Nextcloud on Clear Linux

I have a Clear Linux SBC that I am hoping to install nextcloud on.

I have found a nextcloud flatpak as well as a nextcloud client bundle (swupd). I want to install a nextcloud server, and I’d like it to have access to system resources (USB connected harddrives).

Has anyone successfully done that?

Thx!
Jeremy

Yep. tl;dr :

sudo swupd bundle-add containers-basic \
  && sudo systemctl enable --now docker \
  && sudo usermod -aG docker $USER \
  && exec su -l $USER
docker run -d \
  -p 8080:80 \
  -v ${PWD}/data:/var/www/html/data/ \
  --name nextcloud \
  -e NEXTCLOUD_ADMIN_USER=${USER} \
  -e NEXTCLOUD_ADMIN_PASSWORD=guess_me \
  nextcloud \
  && sed -i '/PASSWORD/d' $HISTFILE

You could do something like:

sudo swupd bundle-add containers-basic docker-compose
## docker-compose.yaml

version: '2'

volumes:
  nextcloud:
  db:

services:
  db:
    image: clearlinux/mariadb:latest
    command: --transaction-isolation=READ-COMMITTED --binlog-format=ROW --bind-address=0.0.0.0
    restart: always
    volumes:
      - db:/var/lib/mysql
    environment:
      - MYSQL_ROOT_PASSWORD=itsasecret
      - MYSQL_PASSWORD=donttellanyone
      - MYSQL_DATABASE=nextcloud
      - MYSQL_USER=nextcloud

  app:
    image: nextcloud:fpm
    links:
      - db
    volumes:
      - nextcloud:/var/www/html
    restart: always

  web:
    image: clearlinux/nginx:latest
    ports:
      - 8080:80
    links:
      - app
    volumes:
      - ./nginx.conf:/etc/nginx/nginx.conf:ro
    volumes_from:
      - app
    restart: always

Of course you could also manually install and run it natively. Not much to it really as far for the server setup. A simple LAMP or LEMP stack with all the necessary php extensions (apcu memcached redis imagick gd zip bcmth exif intl ldap opcache pcntl pdo_mysql | pdo_pgsql gmp) will do. Compiling all those extensions is very easy on CL:

All you need to do for php is to install the php-extras bundle – just make sure you you drop them in:

echo "extension=EXTENSION_NAME_GOES_HERE.so" | sudo tee -a /etc/php.d/ARBITRARY_FILE_NAME.ini

or

for ext in apcu memcached redis imagick gd zip bcmth exif intl ldap opcache pcntl pdo_mysql pdo_pgsql gmp; do echo "extension=${ext}.so" | sudo tee -a /etc/php.d/${ext}.ini; done

afterwards run

php -m

You will get a warning if any of the extensions were already loaded. Just remove the ones in the warning form /etc/php.d. Oh and you may have to create /etc/php.d if it doesn’t already exist.

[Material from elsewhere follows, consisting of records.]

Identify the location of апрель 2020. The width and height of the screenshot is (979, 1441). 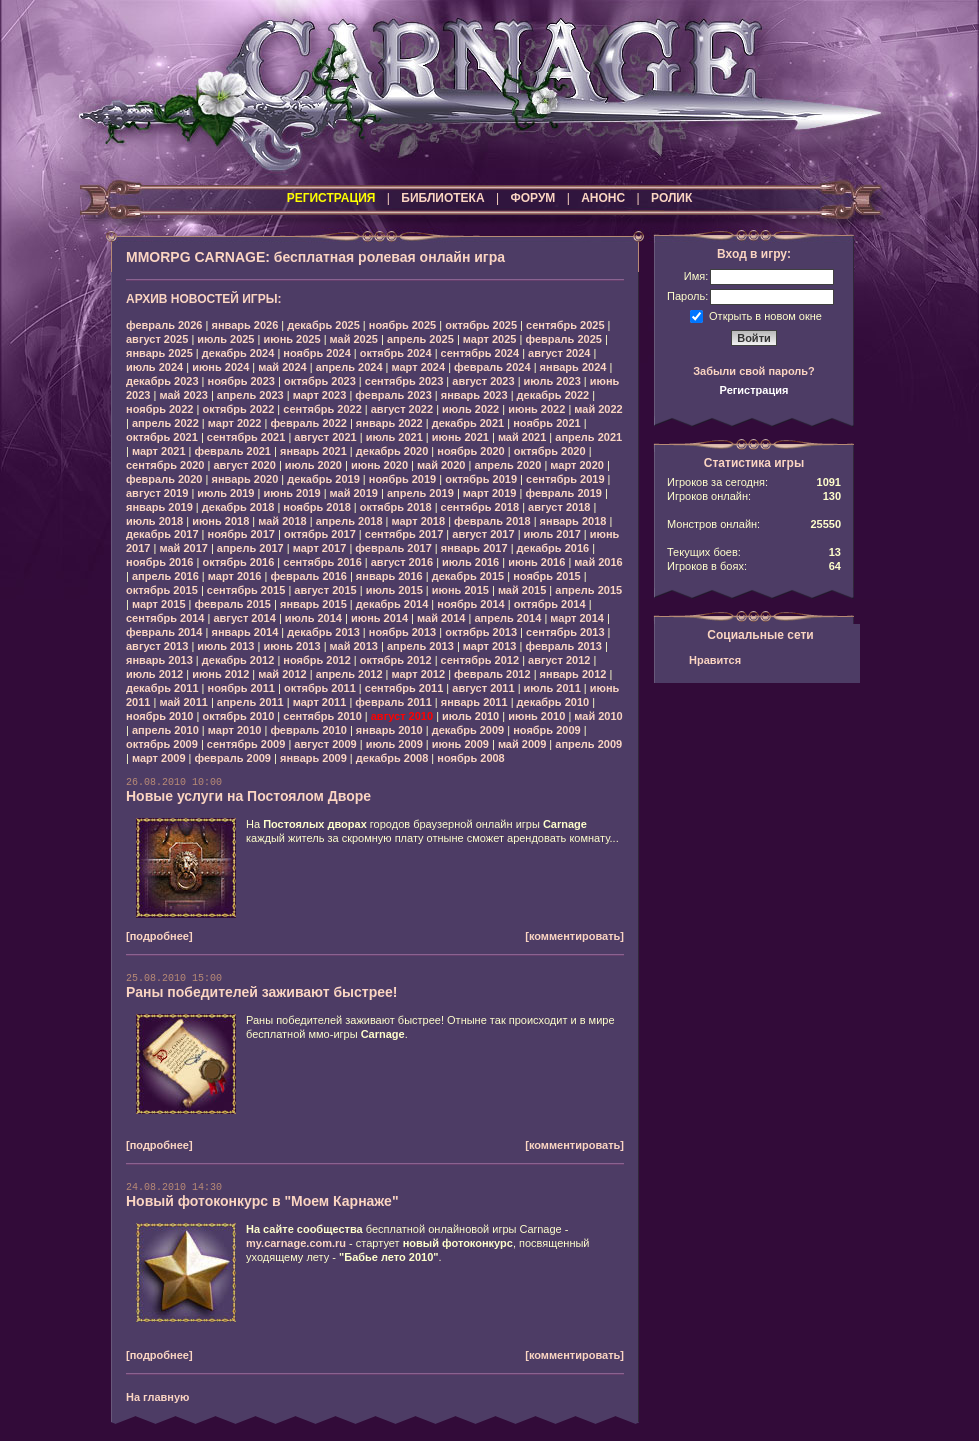
(507, 465).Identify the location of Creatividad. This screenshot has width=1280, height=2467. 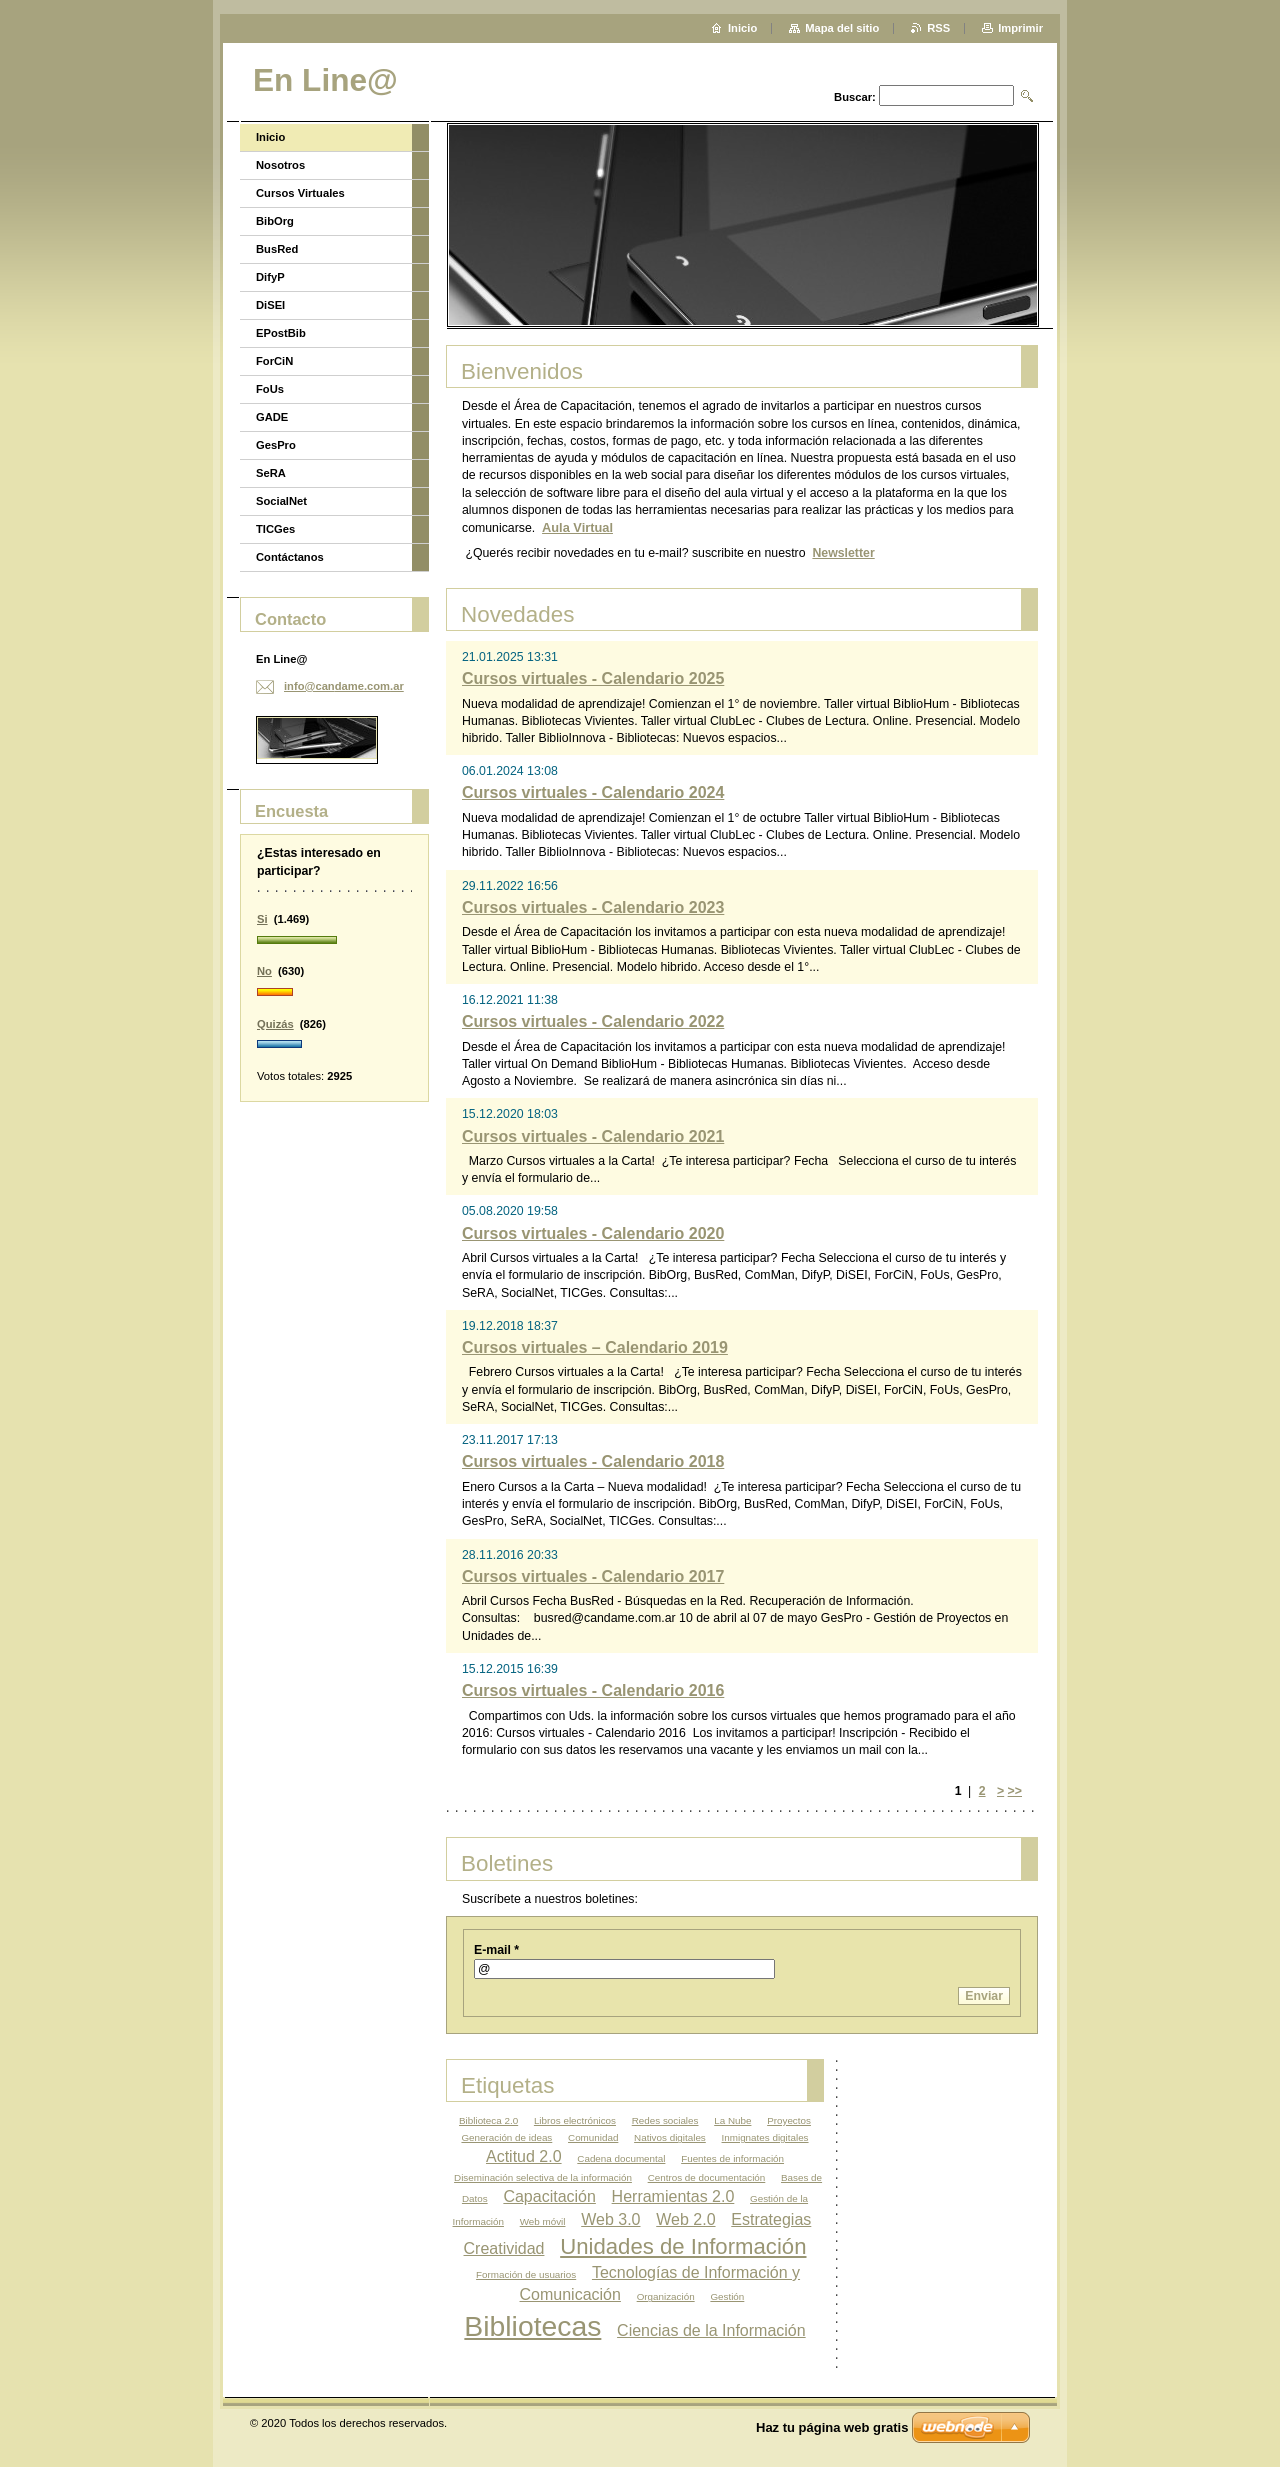
(504, 2248).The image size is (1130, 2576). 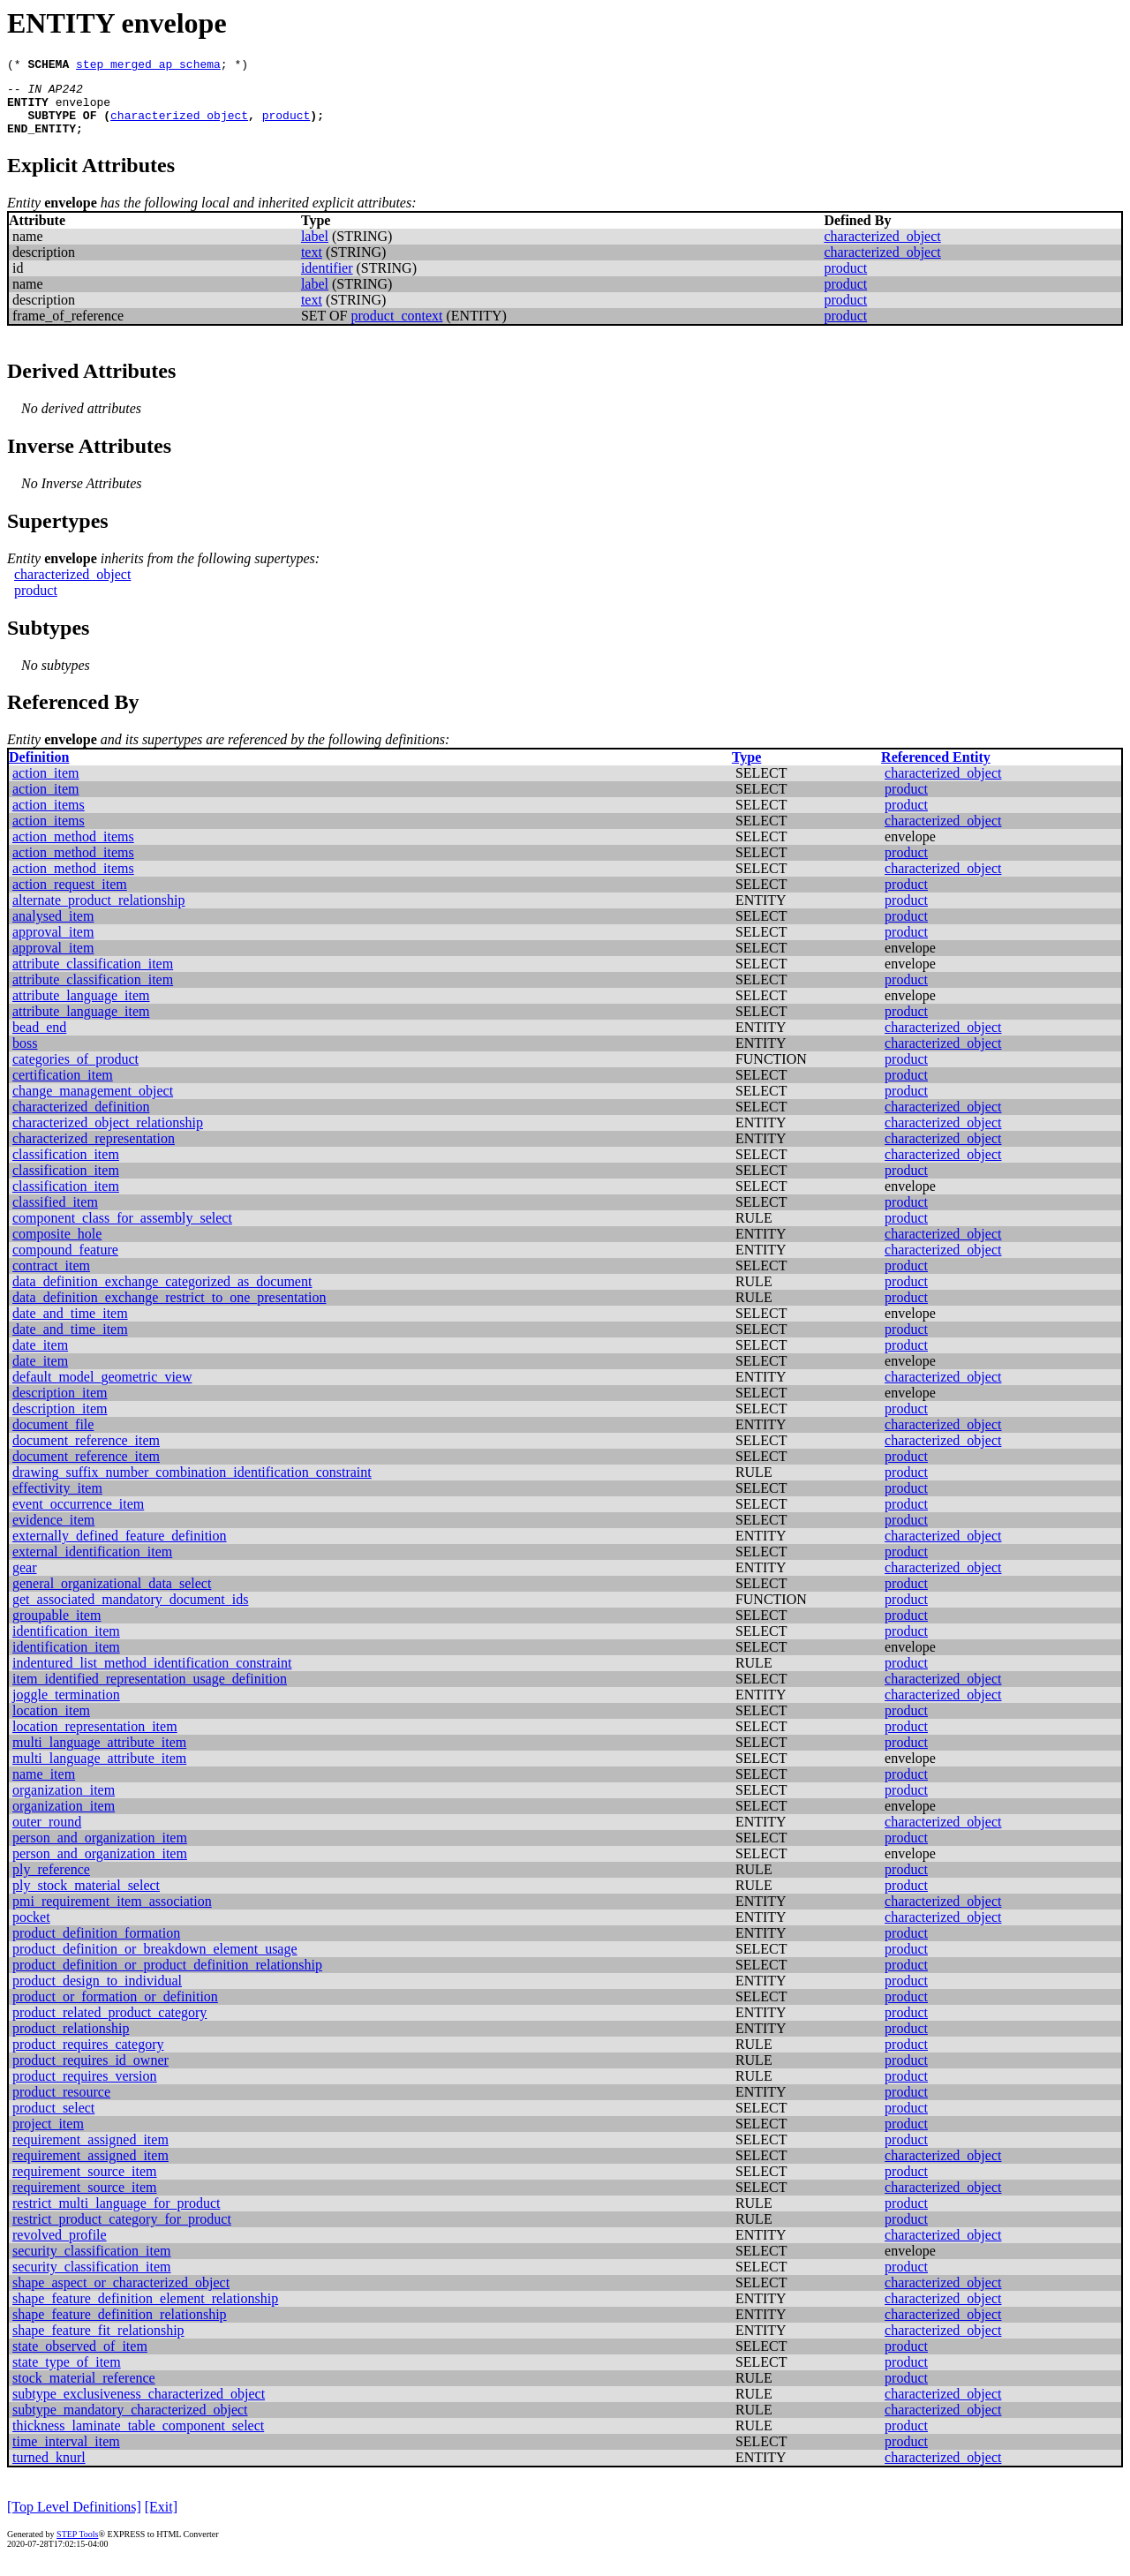 What do you see at coordinates (39, 770) in the screenshot?
I see `Definition` at bounding box center [39, 770].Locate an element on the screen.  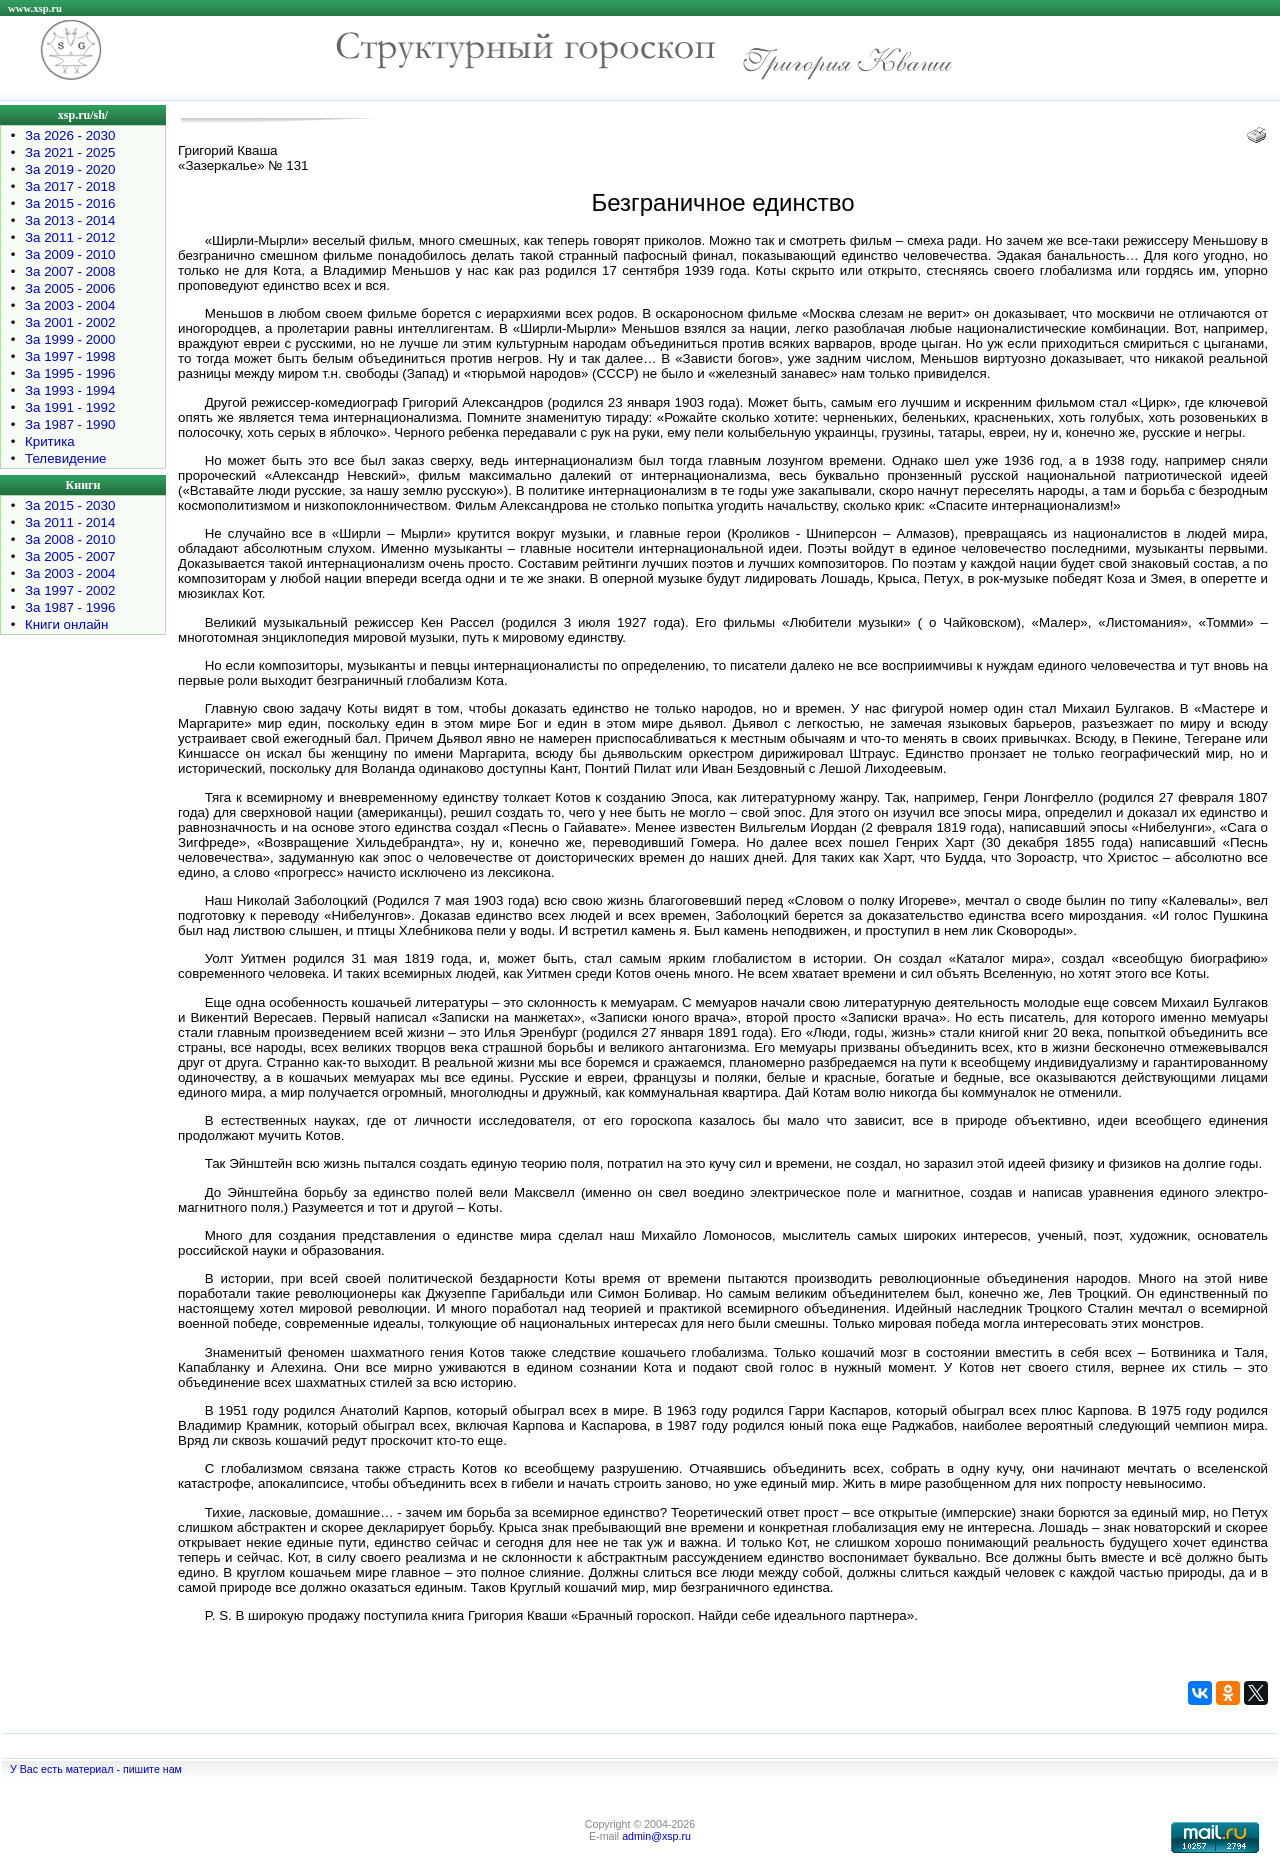
За 1995 - 1996 is located at coordinates (70, 373).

They also distribute a tarball.

You can give access to usb drives, etc by mounting them with ownership bits set to the uid/guid that the container and/or php process is running under, then use the apps>external storage>local driver in next cloud. In docker you would have to also mount the path into the container as a volume.

Edit:
FYI Frank Karlitschek, the creator/maintainer of Nextcloud is also VP of KDE, a great guy, excellent programmer and major contributor to FOSS. I highly recommend any project he’s worked on.